# 冰沙



## Staarkali

我朋友经常去一家饭店的菜单上有这个冰沙类，香味很多，可能我没去过，不知道这是什么，我朋友没给我解释，anyone knows?


----------



## nichec

Staarkali said:


> 我朋友经常去一家饭店的菜单上有这个冰沙类，香味很多，可能我没去过，不知道这是什么，我朋友没给我解释，anyone knows?


 
Shouldn't it be a kind of soft drink, something like Smoothies?

http://en.wikipedia.org/wiki/Smoothie


----------



## LikeBarleyBending

http://news.xinhuanet.com/food/2004-07/08/content_1582783.htm

应该就是你说的。一种冷饮。


----------



## hehehehe

granita ice with some fruits, not a drink, semi-frozen desert of sugar, fruits flavored


----------



## Staarkali

so smoothie is 冰沙, I was wondering about it also 

Thanks all!


----------



## samanthalee

I'm not sure about other places, but in Singapore 冰沙 refers to Ice-blended beverages. It's _ice_ and it's _grainy_ (like sand). Smoothies are a little too ... eh ... smooth to be called 冰沙.


----------



## kastner

A *smoothie* is a thick drink made from fruit crushed in a machine,  sometimes with yogurt or ice cream added.  - from Collins COBUILD

no, 冰沙 is like samanthalee says, ice been ground like sand


----------



## nichec

nichec said:


> Shouldn't it be a kind of soft drink, something like Smoothies?
> 
> http://en.wikipedia.org/wiki/Smoothie


 
Guys, I did say *something like Smoothies*, didn't I? 

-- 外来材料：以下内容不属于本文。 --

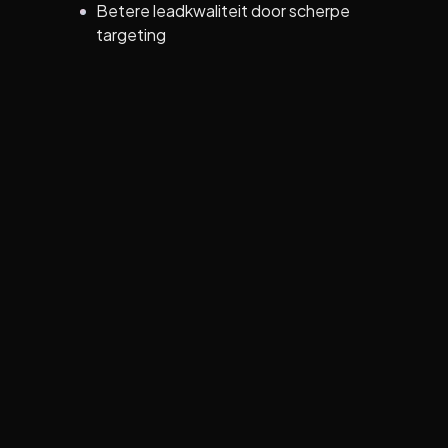
Betere leadkwaliteit door scherpe
targeting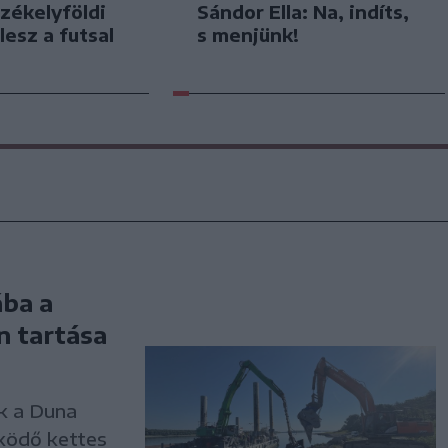
zékelyföldi
Sándor Ella: Na, indíts,
lesz a futsal
s menjünk!
ba a
 tartása
ek a Duna
ködő kettes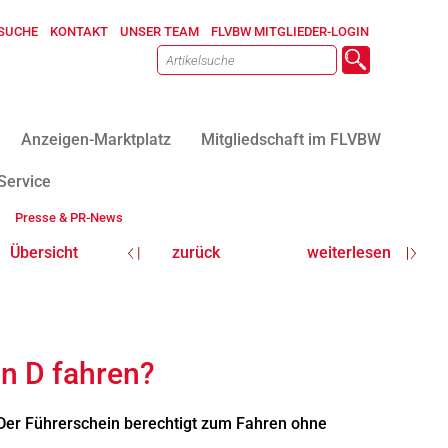
SUCHE
KONTAKT
UNSER TEAM
FLVBW MITGLIEDER-LOGIN
Anzeigen-Marktplatz
Mitgliedschaft im FLVBW
Service
Presse & PR-News
Übersicht
zurück
weiterlesen
in D fahren?
 Der Führerschein berechtigt zum Fahren ohne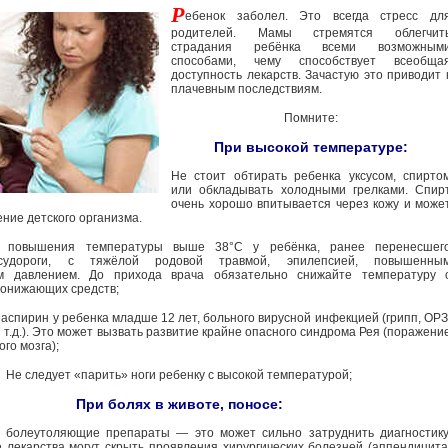
Р
ебенок заболел. Это всегда стресс дл
родителей. Мамы стремятся облегчит
страдания ребёнка всеми возможным
способами, чему способствует всеобща
доступность лекарств. Зачастую это приводит 
плачевным последствиям.
Помните:
При высокой температуре:
Не стоит обтирать ребенка уксусом, спирто
или обкладывать холодными грелками. Спир
очень хорошо впитывается через кожу и може
ние детского организма.
е повышения температуры выше 38°С у ребёнка, ранее перенесшег
судороги, с тяжёлой родовой травмой, эпилепсией, повышенны
м давлением. До прихода врача обязательно снижайте температуру 
онижающих средств;
аспирин у ребенка младше 12 лет, больного вирусной инфекцией (грипп, ОРЗ
 т.д.). Это может вызвать развитие крайне опасного синдрома Рея (поражени
ого мозга);
Не следует «парить» ноги ребенку с высокой температурой;
При болях в животе, поносе:
 болеутоляющие препараты — это может сильно затруднить диагностику
лекарства могут скрыть проявления хирургических болезней (аппендицита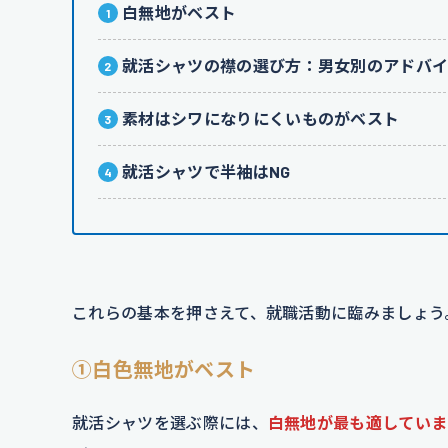
白無地がベスト
就活シャツの襟の選び方：男女別のアドバ
素材はシワになりにくいものがベスト
就活シャツで半袖はNG
これらの基本を押さえて、就職活動に臨みましょう
①白色無地がベスト
就活シャツを選ぶ際には、
白無地が最も適していま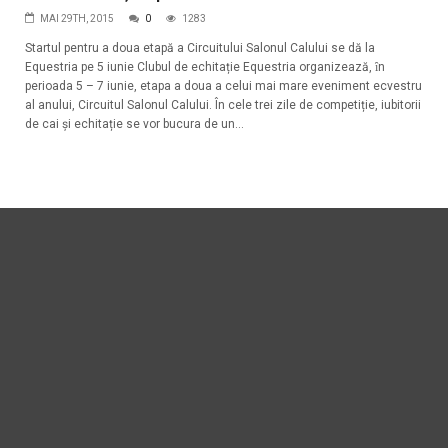
MAI 29TH, 2015
0
1283
Startul pentru a doua etapă a Circuitului Salonul Calului se dă la
Equestria pe 5 iunie Clubul de echitație Equestria organizează, ȋn
perioada 5 – 7 iunie, etapa a doua a celui mai mare eveniment ecvestru
al anului, Circuitul Salonul Calului. În cele trei zile de competiție, iubitorii
de cai şi echitație se vor bucura de un...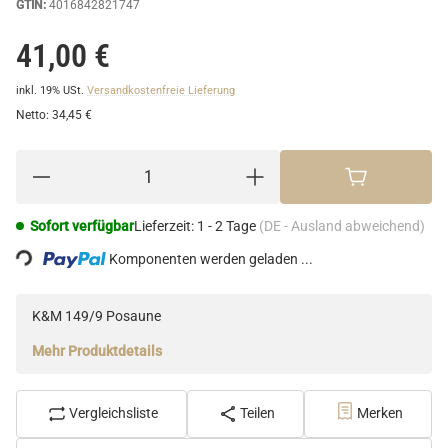
GTIN:
4016842821747
41,00 €
inkl. 19% USt.
Versandkostenfreie Lieferung
Netto:
34,45 €
Loading...
Sofort verfügbar
Lieferzeit:
1 - 2 Tage
(DE - Ausland abweichend)
Komponenten werden geladen ...
K&M 149/9 Posaune
Mehr Produktdetails
Vergleichsliste
Teilen
Merken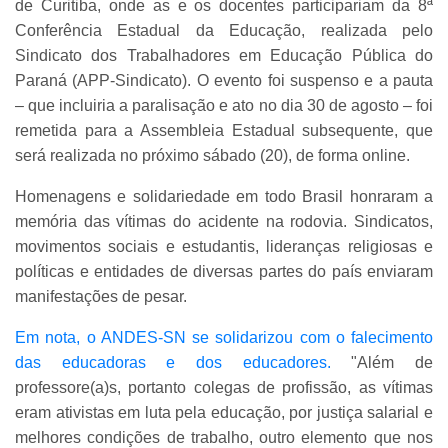
de Curitiba, onde as e os docentes participariam da 8ª
Conferência Estadual da Educação, realizada pelo
Sindicato dos Trabalhadores em Educação Pública do
Paraná (APP-Sindicato). O evento foi suspenso e a pauta
– que incluiria a paralisação e ato no dia 30 de agosto – foi
remetida para a Assembleia Estadual subsequente, que
será realizada no próximo sábado (20), de forma online.
Homenagens e solidariedade em todo Brasil honraram a
memória das vítimas do acidente na rodovia. Sindicatos,
movimentos sociais e estudantis, lideranças religiosas e
políticas e entidades de diversas partes do país enviaram
manifestações de pesar.
Em nota, o ANDES-SN se solidarizou com o falecimento
das educadoras e dos educadores.
"Além de
professore(a)s, portanto colegas de profissão, as vítimas
eram ativistas em luta pela educação, por justiça salarial e
melhores condições de trabalho, outro elemento que nos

They are different, of course, but I don't think there's an exact name for 冰沙 in English.


----------



## samanthalee

nichec said:


> Guys, I did say *something like Smoothies*, didn't I?
> 
> They are different, of course, but I don't think there's an exact name for 冰沙 in English.



Ah yes. You did say "*something like*".  I've just discovered that *Ice-blended* is a registered trademark of Coffee Beans & Tea Leaves. It never occurs to me that a term as generic as *Ice-blended*  can be a _registered trademark_.

I guess there is indeed no exact English term for 冰沙. Can _Slush_ be an acceptable equivalence? A widely known Slush drink is the  7-11 Slurpee (思乐冰) which I consider to be a kind of 冰沙 too.


----------



## nichec

samanthalee said:


> Ah yes. You did say "*something like*".  I've just discovered that *Ice-blended* is a registered trademark of Coffee Beans & Tea Leaves. It never occurs to me that a term as generic as *Ice-blended* can be a _registered trademark_.
> 
> I guess there is indeed no exact English term for 冰沙. Can _Slush_ be an acceptable equivalence? A widely known Slush drink is the 7-11 Slurpee (思乐冰) which I consider to be a kind of 冰沙 too.


 
Oh, talking about Coffee Beans & Tea Leaves, I think they have some sort of 冰沙 in Starbucks too...............

http://www.starbucks.com/retail/nutrition_beverage_detail.asp?selProducts=%7B6E406FA2%2D4A25%2D435D%2D8B09%2D1C21C7454418%7D

And you know, Slush is also a good possibility 

The thing is, I don't drink these sugary soft drinks, so I have no idea which is the best one, hehe


----------



## kastner

Yeah, samanthalee hit it. 

*Smoothies *I think in Chinese it is 雪泥


----------



## nichec

kastner said:


> Yeah, samanthalee hit it.
> 
> *Smoothies *I think in Chinese it is 雪泥


 
Oh, I see 

(恍然大悟狀)


----------



## Sir William

Try a Frappachino at the Star Buck!


----------